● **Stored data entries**

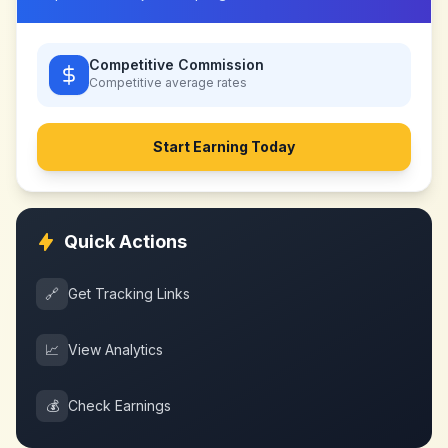
Competitive Commission
Competitive
average rates
Start Earning Today
Quick Actions
🔗
Get Tracking Links
📈
View Analytics
💰
Check Earnings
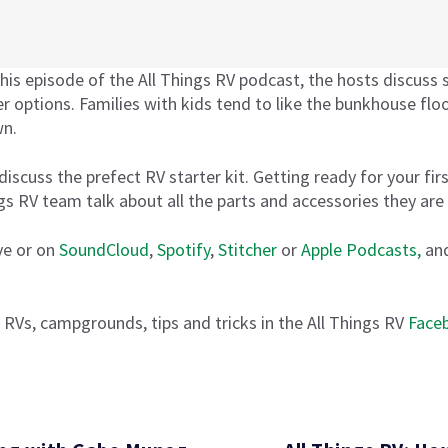
his episode of the All Things RV podcast, the hosts discuss s
r options. Families with kids tend to like the bunkhouse floo
wn.
discuss the prefect RV starter kit. Getting ready for your fi
ngs RV team talk about all the parts and accessories they are
ve or on
SoundCloud
,
Spotify
,
Stitcher
or
Apple Podcasts,
and
 RVs, campgrounds, tips and tricks in the All Things RV
Face
 the Right RV and the Perfect Starter Kit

● **Task to carry out**
Please print the records above once more, word for word, omitting all pictures.

● **Expected answer**
Competitive Commission
Competitive
average rates
Start Earning Today
Quick Actions
🔗
Get Tracking Links
📈
View Analytics
💰
Check Earnings
his episode of the All Things RV podcast, the hosts discuss s
r options. Families with kids tend to like the bunkhouse floo
wn.
discuss the prefect RV starter kit. Getting ready for your fi
ngs RV team talk about all the parts and accessories they are
ve or on
SoundCloud
,
Spotify
,
Stitcher
or
Apple Podcasts,
and
 RVs, campgrounds, tips and tricks in the All Things RV
Face
 the Right RV and the Perfect Starter Kit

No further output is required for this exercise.